Penulis: Prof. Dr. H. Zaenal Mustakim, M.Ag (Rektor UIN K.H. Abdurrahman Wahid Pekalongan), Editor: Sam
Ibadah haji merupakan salah satu rukun Islam yang wajib dilakukan oleh setiap Muslim yang istitha’ah atau mampu baik mampu secara jasadiyah (fisik) maupun mampu secara maliyah (pembiayaan). Setiap tahun, jutaan umat Islam dari seluruh dunia berkumpul di Mekkah untuk melaksanakan berbagai rangkaian ritual haji. Salah satu titik krusial dalam pelaksanaan ibadah haji adalah berkumpulnya lautan manusia di area Muzdalifah dan padatnya perjalanan dari Muzdalifah menuju Mina.
Mina adalah tempat di mana jamaah haji melaksanakan serangkaian ritual seperti mabit (bermalam), melontar jumrah, dan berdoa. Mengingat urgennya masalah tersebut, Kementerian Agama Republik Indonesia telah mengembangkan strategi yang dikenal dengan “Skema Murur”.
Murur merupakan skema jamaah haji Indonesia yang bermalam di area Muzdalifah dengan cara melintas (murur), tidak turun dari bus dan tetap melanjutkan perjalanan menuju Mina setelah melaksanakan wukuf di Arafah. Skema ini diprioritaskan bagi jamaah yang memiliki udzur seperti jamaah yang beresiko tinggi, lansia dan berkebutuhan khusus.
Hal ini dilakukan sebagai bentuk ijtihad dan ikhtiyar Kementerian Agama demi kemaslahatan jamaah haji Indonesia untuk tidak berdesakan ketika berada di Muzdalifah yang berpotensi pada terjadinya hal-hal yang tidak diinginkan bahkan dapat mengancam keselamatan jiwa jamaah.
Skema ini berhasil mengantarkan jamaah haji Indonesia sampai di Mina tepat waktu.

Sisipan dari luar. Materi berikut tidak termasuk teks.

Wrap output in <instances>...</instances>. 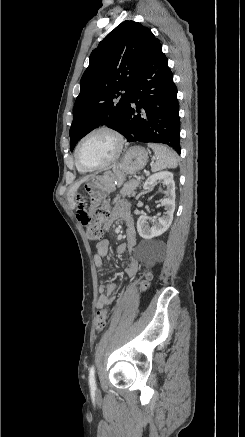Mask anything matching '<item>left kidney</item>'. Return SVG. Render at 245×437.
Wrapping results in <instances>:
<instances>
[{"instance_id":"left-kidney-1","label":"left kidney","mask_w":245,"mask_h":437,"mask_svg":"<svg viewBox=\"0 0 245 437\" xmlns=\"http://www.w3.org/2000/svg\"><path fill=\"white\" fill-rule=\"evenodd\" d=\"M157 180H162L163 185L167 187L166 198L161 201V206L165 209V214L159 218H150L147 215H142L137 220V231L139 235L150 240L154 237L162 235L172 224L173 214L175 211V182L173 174L169 171H162L151 175L143 185V189L150 191ZM149 222L153 226H149Z\"/></svg>"}]
</instances>
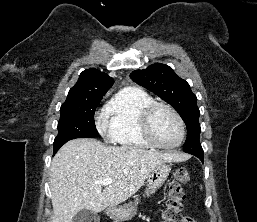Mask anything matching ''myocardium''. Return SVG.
Instances as JSON below:
<instances>
[{
    "label": "myocardium",
    "mask_w": 257,
    "mask_h": 222,
    "mask_svg": "<svg viewBox=\"0 0 257 222\" xmlns=\"http://www.w3.org/2000/svg\"><path fill=\"white\" fill-rule=\"evenodd\" d=\"M159 108H165L168 111L172 113V115L176 118L179 128H180V137L177 143L173 145H164L158 142L153 134L152 127H151V120L154 115V113ZM140 129L143 138L152 146L159 149L164 150H173L182 145L185 139L186 135V128H185V122L182 118V116L179 114V112L170 104L164 103V102H153L149 104L142 112L140 117Z\"/></svg>",
    "instance_id": "myocardium-1"
}]
</instances>
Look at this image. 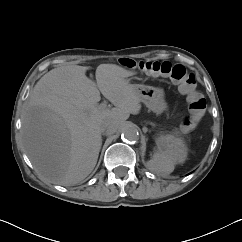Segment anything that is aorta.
<instances>
[{
  "instance_id": "762f6f07",
  "label": "aorta",
  "mask_w": 242,
  "mask_h": 242,
  "mask_svg": "<svg viewBox=\"0 0 242 242\" xmlns=\"http://www.w3.org/2000/svg\"><path fill=\"white\" fill-rule=\"evenodd\" d=\"M122 138L129 142H135L139 138V132L135 124H127L122 131Z\"/></svg>"
}]
</instances>
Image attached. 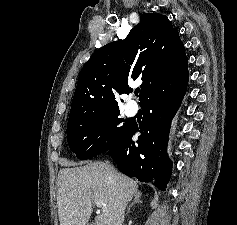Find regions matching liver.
Segmentation results:
<instances>
[{
	"mask_svg": "<svg viewBox=\"0 0 237 225\" xmlns=\"http://www.w3.org/2000/svg\"><path fill=\"white\" fill-rule=\"evenodd\" d=\"M138 192L137 181L102 161L63 168L58 174L57 192L60 225H86L95 200L106 208L95 217V225H122L126 205Z\"/></svg>",
	"mask_w": 237,
	"mask_h": 225,
	"instance_id": "liver-1",
	"label": "liver"
}]
</instances>
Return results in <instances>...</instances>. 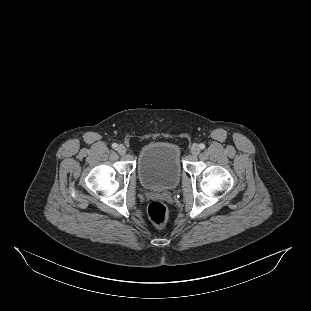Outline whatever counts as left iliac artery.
I'll list each match as a JSON object with an SVG mask.
<instances>
[{
	"mask_svg": "<svg viewBox=\"0 0 311 311\" xmlns=\"http://www.w3.org/2000/svg\"><path fill=\"white\" fill-rule=\"evenodd\" d=\"M199 147H200V149H204V148H205V144L201 143V144L199 145Z\"/></svg>",
	"mask_w": 311,
	"mask_h": 311,
	"instance_id": "obj_1",
	"label": "left iliac artery"
}]
</instances>
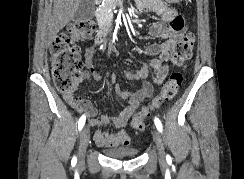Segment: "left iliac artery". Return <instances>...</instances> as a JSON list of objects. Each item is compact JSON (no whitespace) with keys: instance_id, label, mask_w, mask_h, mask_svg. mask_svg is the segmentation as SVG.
<instances>
[{"instance_id":"44dca946","label":"left iliac artery","mask_w":244,"mask_h":179,"mask_svg":"<svg viewBox=\"0 0 244 179\" xmlns=\"http://www.w3.org/2000/svg\"><path fill=\"white\" fill-rule=\"evenodd\" d=\"M154 122H155V125H156L157 129L160 132H162V123H161V121L158 118L155 117Z\"/></svg>"}]
</instances>
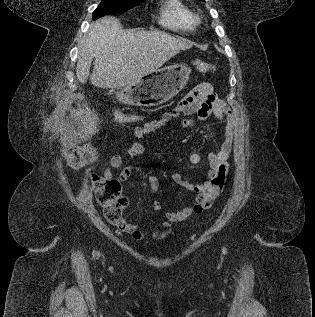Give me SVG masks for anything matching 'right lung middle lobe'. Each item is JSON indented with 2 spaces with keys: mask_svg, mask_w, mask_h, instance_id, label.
<instances>
[{
  "mask_svg": "<svg viewBox=\"0 0 315 317\" xmlns=\"http://www.w3.org/2000/svg\"><path fill=\"white\" fill-rule=\"evenodd\" d=\"M145 0H102L93 12V19H97L111 13H124Z\"/></svg>",
  "mask_w": 315,
  "mask_h": 317,
  "instance_id": "right-lung-middle-lobe-1",
  "label": "right lung middle lobe"
}]
</instances>
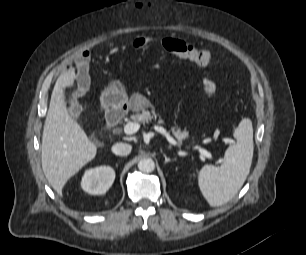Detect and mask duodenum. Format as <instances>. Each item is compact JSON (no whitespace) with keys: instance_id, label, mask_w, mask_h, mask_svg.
Wrapping results in <instances>:
<instances>
[{"instance_id":"duodenum-1","label":"duodenum","mask_w":306,"mask_h":255,"mask_svg":"<svg viewBox=\"0 0 306 255\" xmlns=\"http://www.w3.org/2000/svg\"><path fill=\"white\" fill-rule=\"evenodd\" d=\"M125 111H126L125 106L109 109L106 113L107 123L111 127H116L120 123L123 116L125 115Z\"/></svg>"}]
</instances>
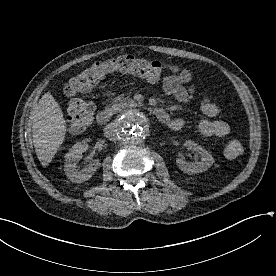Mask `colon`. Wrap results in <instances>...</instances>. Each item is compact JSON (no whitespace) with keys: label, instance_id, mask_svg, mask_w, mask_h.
<instances>
[{"label":"colon","instance_id":"colon-1","mask_svg":"<svg viewBox=\"0 0 276 276\" xmlns=\"http://www.w3.org/2000/svg\"><path fill=\"white\" fill-rule=\"evenodd\" d=\"M163 72L164 68L160 62L133 55H122L93 63L72 78L65 86V93L70 97L68 103L69 128L73 131H81L91 124L94 105L78 98L77 95L91 91L108 75L127 73L156 82L162 78ZM243 152L244 146L239 138L233 137L227 141L224 148L226 157L236 158Z\"/></svg>","mask_w":276,"mask_h":276}]
</instances>
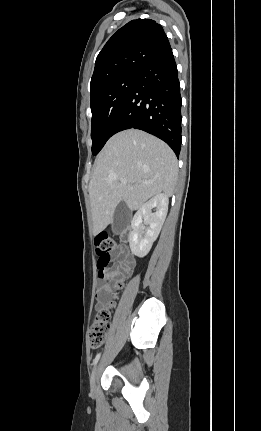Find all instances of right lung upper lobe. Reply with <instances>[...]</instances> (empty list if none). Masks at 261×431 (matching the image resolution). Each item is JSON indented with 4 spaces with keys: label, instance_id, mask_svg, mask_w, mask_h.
Wrapping results in <instances>:
<instances>
[{
    "label": "right lung upper lobe",
    "instance_id": "1",
    "mask_svg": "<svg viewBox=\"0 0 261 431\" xmlns=\"http://www.w3.org/2000/svg\"><path fill=\"white\" fill-rule=\"evenodd\" d=\"M168 48L169 40L156 21H130L108 40L98 54L90 83L91 92L120 76L138 74Z\"/></svg>",
    "mask_w": 261,
    "mask_h": 431
}]
</instances>
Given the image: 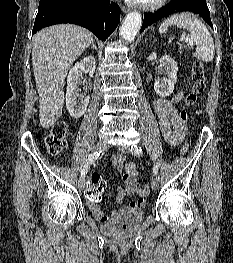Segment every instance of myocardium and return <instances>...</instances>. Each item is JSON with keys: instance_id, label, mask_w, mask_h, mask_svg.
Wrapping results in <instances>:
<instances>
[{"instance_id": "f54148a6", "label": "myocardium", "mask_w": 233, "mask_h": 263, "mask_svg": "<svg viewBox=\"0 0 233 263\" xmlns=\"http://www.w3.org/2000/svg\"><path fill=\"white\" fill-rule=\"evenodd\" d=\"M168 0H152L149 2H142L141 7L146 11H156L163 7Z\"/></svg>"}]
</instances>
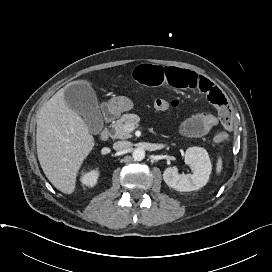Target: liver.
<instances>
[{
  "label": "liver",
  "instance_id": "1",
  "mask_svg": "<svg viewBox=\"0 0 272 272\" xmlns=\"http://www.w3.org/2000/svg\"><path fill=\"white\" fill-rule=\"evenodd\" d=\"M64 91L60 89L40 109L36 142L38 159L48 180L59 191L71 194L95 140L82 117L66 104Z\"/></svg>",
  "mask_w": 272,
  "mask_h": 272
}]
</instances>
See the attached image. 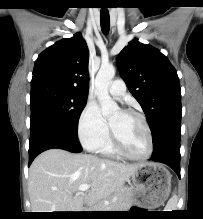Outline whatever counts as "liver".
<instances>
[{"instance_id": "1", "label": "liver", "mask_w": 203, "mask_h": 219, "mask_svg": "<svg viewBox=\"0 0 203 219\" xmlns=\"http://www.w3.org/2000/svg\"><path fill=\"white\" fill-rule=\"evenodd\" d=\"M138 167L90 154L47 150L30 166L31 208L33 212H81L87 202H99L121 189ZM81 184L90 185L86 194L78 191Z\"/></svg>"}]
</instances>
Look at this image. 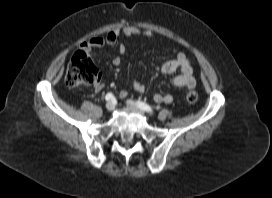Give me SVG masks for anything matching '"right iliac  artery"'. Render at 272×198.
Returning a JSON list of instances; mask_svg holds the SVG:
<instances>
[{"label":"right iliac artery","instance_id":"right-iliac-artery-1","mask_svg":"<svg viewBox=\"0 0 272 198\" xmlns=\"http://www.w3.org/2000/svg\"><path fill=\"white\" fill-rule=\"evenodd\" d=\"M113 98H114V96H113L112 93H107L106 96H105V99H106L107 101H110V100H112Z\"/></svg>","mask_w":272,"mask_h":198}]
</instances>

Langkah efektif yang dilakukan Kementerian Agama ini sejatinya untuk kebaikan dan kemaslahatan jamaah haji Indonesia dari padatnya lautan manusia selama berada di Muzdalifah. Langkah ini tentu patut diapresiasi sebagai langkah konstruktif dalam menjaga layanan haji yang semakin tahun semakin baik sebagai bagian dari layanan haji ramah lansia yang terus menjadi prioritas Kementerian Agama dibawah kepemimpinan Gus Yaqut Cholil Qoumas.

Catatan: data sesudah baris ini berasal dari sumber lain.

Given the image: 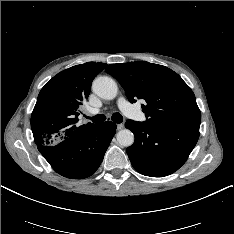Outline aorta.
<instances>
[{
	"label": "aorta",
	"instance_id": "obj_1",
	"mask_svg": "<svg viewBox=\"0 0 234 234\" xmlns=\"http://www.w3.org/2000/svg\"><path fill=\"white\" fill-rule=\"evenodd\" d=\"M93 92L102 99L112 100L117 96L118 87L116 82L107 76L96 78L92 84ZM117 141L121 146L129 147L134 143V135L128 129L117 133Z\"/></svg>",
	"mask_w": 234,
	"mask_h": 234
}]
</instances>
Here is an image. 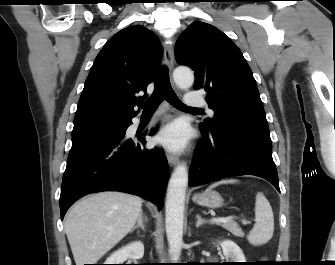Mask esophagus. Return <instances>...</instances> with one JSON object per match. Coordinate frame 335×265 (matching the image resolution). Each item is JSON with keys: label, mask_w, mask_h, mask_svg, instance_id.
I'll return each mask as SVG.
<instances>
[{"label": "esophagus", "mask_w": 335, "mask_h": 265, "mask_svg": "<svg viewBox=\"0 0 335 265\" xmlns=\"http://www.w3.org/2000/svg\"><path fill=\"white\" fill-rule=\"evenodd\" d=\"M164 63L171 71L174 65V49L172 43H166L164 46ZM167 159L170 165H176L179 162V157L173 153H167Z\"/></svg>", "instance_id": "1"}]
</instances>
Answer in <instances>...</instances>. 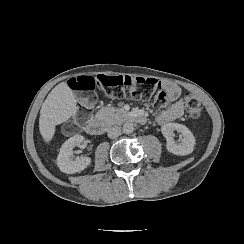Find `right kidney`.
Returning a JSON list of instances; mask_svg holds the SVG:
<instances>
[{
  "label": "right kidney",
  "instance_id": "ca27d5eb",
  "mask_svg": "<svg viewBox=\"0 0 244 244\" xmlns=\"http://www.w3.org/2000/svg\"><path fill=\"white\" fill-rule=\"evenodd\" d=\"M84 141V137L76 135L69 138L61 147L57 164L60 170L65 174H75L82 172L91 164L90 157H74V147L80 146Z\"/></svg>",
  "mask_w": 244,
  "mask_h": 244
}]
</instances>
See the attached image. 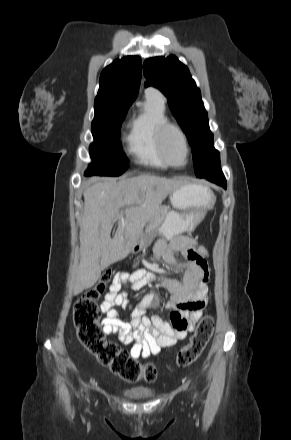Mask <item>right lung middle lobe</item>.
Here are the masks:
<instances>
[{
    "mask_svg": "<svg viewBox=\"0 0 291 440\" xmlns=\"http://www.w3.org/2000/svg\"><path fill=\"white\" fill-rule=\"evenodd\" d=\"M91 130L94 142L90 145L89 164L85 175L119 176L127 168V157L119 140L120 126L129 106L107 105L94 107Z\"/></svg>",
    "mask_w": 291,
    "mask_h": 440,
    "instance_id": "dd1d6c3e",
    "label": "right lung middle lobe"
}]
</instances>
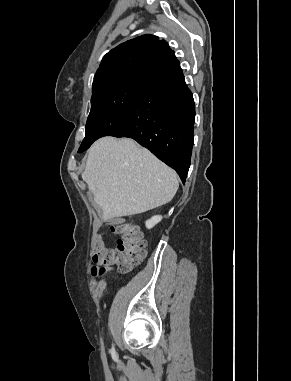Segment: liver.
<instances>
[{
	"instance_id": "obj_1",
	"label": "liver",
	"mask_w": 291,
	"mask_h": 381,
	"mask_svg": "<svg viewBox=\"0 0 291 381\" xmlns=\"http://www.w3.org/2000/svg\"><path fill=\"white\" fill-rule=\"evenodd\" d=\"M82 179L102 210V220L140 214L170 202L176 172L129 138L103 137L90 148Z\"/></svg>"
}]
</instances>
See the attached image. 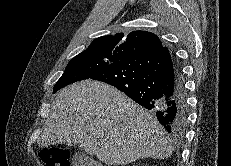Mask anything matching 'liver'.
<instances>
[{
    "instance_id": "1",
    "label": "liver",
    "mask_w": 231,
    "mask_h": 166,
    "mask_svg": "<svg viewBox=\"0 0 231 166\" xmlns=\"http://www.w3.org/2000/svg\"><path fill=\"white\" fill-rule=\"evenodd\" d=\"M37 142L41 148L77 145L108 165L167 159L173 152L154 115L116 88L93 80L71 84L58 93Z\"/></svg>"
}]
</instances>
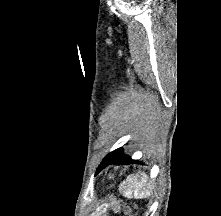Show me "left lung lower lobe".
I'll use <instances>...</instances> for the list:
<instances>
[{"instance_id": "left-lung-lower-lobe-1", "label": "left lung lower lobe", "mask_w": 221, "mask_h": 216, "mask_svg": "<svg viewBox=\"0 0 221 216\" xmlns=\"http://www.w3.org/2000/svg\"><path fill=\"white\" fill-rule=\"evenodd\" d=\"M132 162H136L134 160L131 159V157L125 155L123 153V150L119 153L116 154H108L103 161L101 162V164L99 165V167L97 168V172L101 171L103 168H105L106 166L110 165V164H116V165H120V164H130Z\"/></svg>"}]
</instances>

Kesuksesan Kementerian Agama mengantarkan jamaah haji Indonesia sampai di Mina dengan tepat waktu tanpa ada kendala. Hal ini merupakan hikmah dari ijtihad Kementerian Agama yang berkesesuaian dengan salah satu prinsif maqashid al-syari’ah atau al-daruriyat al-khams sebagaimana disampaikan Imam Asy-Syatibi dalam kitabnya al-Muwafaqat yakni hifz al-nafs atau menjaga jiwa. Artinya tujuan utama dari sebuah pensyariatan agama adalah terjaganya jiwa manusia, maka jika dalam kondisi tertentu pelaksanaan ibadah itu mengancam keselamatan jiwa maka pelaksanaan dari suatu ibadah tersebut memiliki prinsif fleksibelitas semua itu demi terjaganya keselamatan jiwa manusia, dan itulah tujuan utama dari pensyariatan agama.

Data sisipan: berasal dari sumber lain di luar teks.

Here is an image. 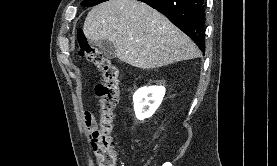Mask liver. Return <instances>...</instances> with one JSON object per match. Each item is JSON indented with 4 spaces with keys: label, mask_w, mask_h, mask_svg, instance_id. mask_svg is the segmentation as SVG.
<instances>
[{
    "label": "liver",
    "mask_w": 277,
    "mask_h": 166,
    "mask_svg": "<svg viewBox=\"0 0 277 166\" xmlns=\"http://www.w3.org/2000/svg\"><path fill=\"white\" fill-rule=\"evenodd\" d=\"M83 32L88 40L111 41L121 61L141 69L200 57L187 35L137 0H109L94 6L85 19Z\"/></svg>",
    "instance_id": "obj_1"
}]
</instances>
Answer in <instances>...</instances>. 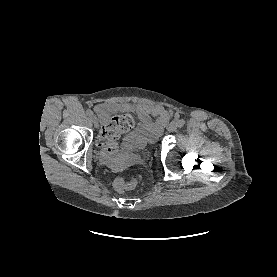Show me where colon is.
Segmentation results:
<instances>
[{
  "mask_svg": "<svg viewBox=\"0 0 277 277\" xmlns=\"http://www.w3.org/2000/svg\"><path fill=\"white\" fill-rule=\"evenodd\" d=\"M134 125V119L131 115L113 116L104 125L97 138L98 146L102 152L108 155H115L118 152V139L121 135L129 132ZM113 187L117 192L125 193L134 189V184L125 178H117L113 182Z\"/></svg>",
  "mask_w": 277,
  "mask_h": 277,
  "instance_id": "obj_1",
  "label": "colon"
}]
</instances>
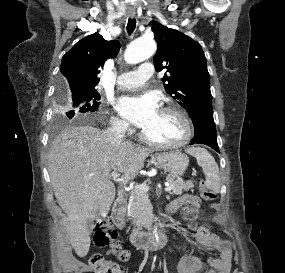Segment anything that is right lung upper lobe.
Listing matches in <instances>:
<instances>
[{
    "label": "right lung upper lobe",
    "mask_w": 285,
    "mask_h": 273,
    "mask_svg": "<svg viewBox=\"0 0 285 273\" xmlns=\"http://www.w3.org/2000/svg\"><path fill=\"white\" fill-rule=\"evenodd\" d=\"M120 49L117 40L106 41L94 33L78 41L62 58L61 81L69 92L93 90L100 79L99 68L105 61L114 58Z\"/></svg>",
    "instance_id": "cb5924a9"
}]
</instances>
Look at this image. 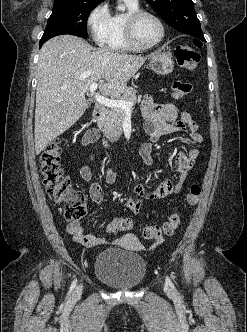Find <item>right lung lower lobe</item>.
Segmentation results:
<instances>
[{"instance_id": "98d812e1", "label": "right lung lower lobe", "mask_w": 247, "mask_h": 332, "mask_svg": "<svg viewBox=\"0 0 247 332\" xmlns=\"http://www.w3.org/2000/svg\"><path fill=\"white\" fill-rule=\"evenodd\" d=\"M62 34H71V35L78 36L76 33L72 32L68 28H64V27L46 28L44 31V34L40 40V48L48 39L55 37L57 35H62Z\"/></svg>"}]
</instances>
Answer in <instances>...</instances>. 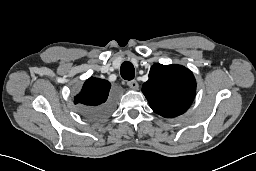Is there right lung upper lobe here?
Here are the masks:
<instances>
[{"mask_svg":"<svg viewBox=\"0 0 256 171\" xmlns=\"http://www.w3.org/2000/svg\"><path fill=\"white\" fill-rule=\"evenodd\" d=\"M111 84L107 80L91 77L85 81L74 103L80 104L82 112L106 103L110 99Z\"/></svg>","mask_w":256,"mask_h":171,"instance_id":"cb5924a9","label":"right lung upper lobe"}]
</instances>
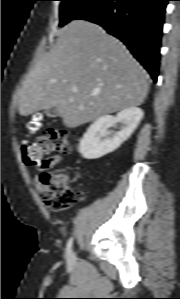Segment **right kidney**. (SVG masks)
Segmentation results:
<instances>
[{"instance_id":"ca27d5eb","label":"right kidney","mask_w":180,"mask_h":299,"mask_svg":"<svg viewBox=\"0 0 180 299\" xmlns=\"http://www.w3.org/2000/svg\"><path fill=\"white\" fill-rule=\"evenodd\" d=\"M143 111L138 107H130L120 111L116 116L104 115L90 125L79 144V153L85 159H97L116 150L137 128ZM118 122L124 127L111 135L108 128Z\"/></svg>"}]
</instances>
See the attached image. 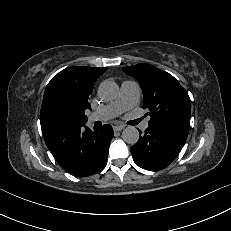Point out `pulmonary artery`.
I'll list each match as a JSON object with an SVG mask.
<instances>
[{
	"mask_svg": "<svg viewBox=\"0 0 231 231\" xmlns=\"http://www.w3.org/2000/svg\"><path fill=\"white\" fill-rule=\"evenodd\" d=\"M140 87L136 81L126 80L121 83L118 96L111 102L92 112L88 116L89 122L107 121L119 114L132 109L139 101ZM149 121L143 122L141 128L146 130Z\"/></svg>",
	"mask_w": 231,
	"mask_h": 231,
	"instance_id": "e3ab8cb5",
	"label": "pulmonary artery"
}]
</instances>
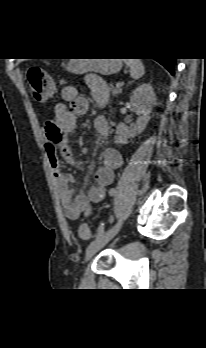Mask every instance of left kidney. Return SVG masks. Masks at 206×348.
I'll list each match as a JSON object with an SVG mask.
<instances>
[{
  "instance_id": "obj_1",
  "label": "left kidney",
  "mask_w": 206,
  "mask_h": 348,
  "mask_svg": "<svg viewBox=\"0 0 206 348\" xmlns=\"http://www.w3.org/2000/svg\"><path fill=\"white\" fill-rule=\"evenodd\" d=\"M130 103L139 111L141 116L132 128H128L124 123L118 124L115 132V143L119 145L126 144L129 138H134L145 130L150 120V113L156 105L153 87L149 83L137 87L130 97Z\"/></svg>"
}]
</instances>
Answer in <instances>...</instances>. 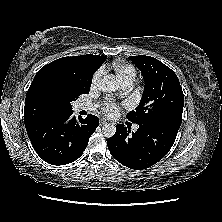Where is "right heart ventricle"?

Hal ini juga senada dengan putusan masyawarah bahtsul masail Syuriyah PBNU pada Selasa (28/5/2024) bahwa pelaksanaan mabit di Muzdalifah dengan cara murur dapat menjadi solusi fiqih atas kepadatan jamaah di area Muzdalifah sebagaimana dilansir dalam laman www.nu.or.id. Menjaga keselamatan jiwa atau hifzhun nafs pada saat jamaah haji saling berdesakan di Muzdalifah yang akan mengancam keselamatan jiwa jamaah masuk dalam kategori udzur syar’i. Oleh karenanya, jika Kementerian Agama tidak mengambil kebijakan skema murur ini, maka bisa saja berbagai potensi yang tidak diinginkan termasuk ancaman bagi keselamatan jiwa jamaah haji Indonesia akan menjadi kenyataan. Semoga dengan kondisi yang aman dan nyaman, jamaah haji Indonesia mampu dengan khusyuk menyempurnakan seluruh rangkaian ibadah haji yang mengantarkannya menjadi ibadah yang mabrur. Sukses terus Kementerian Agama dan tetap setia dalam melayani umat.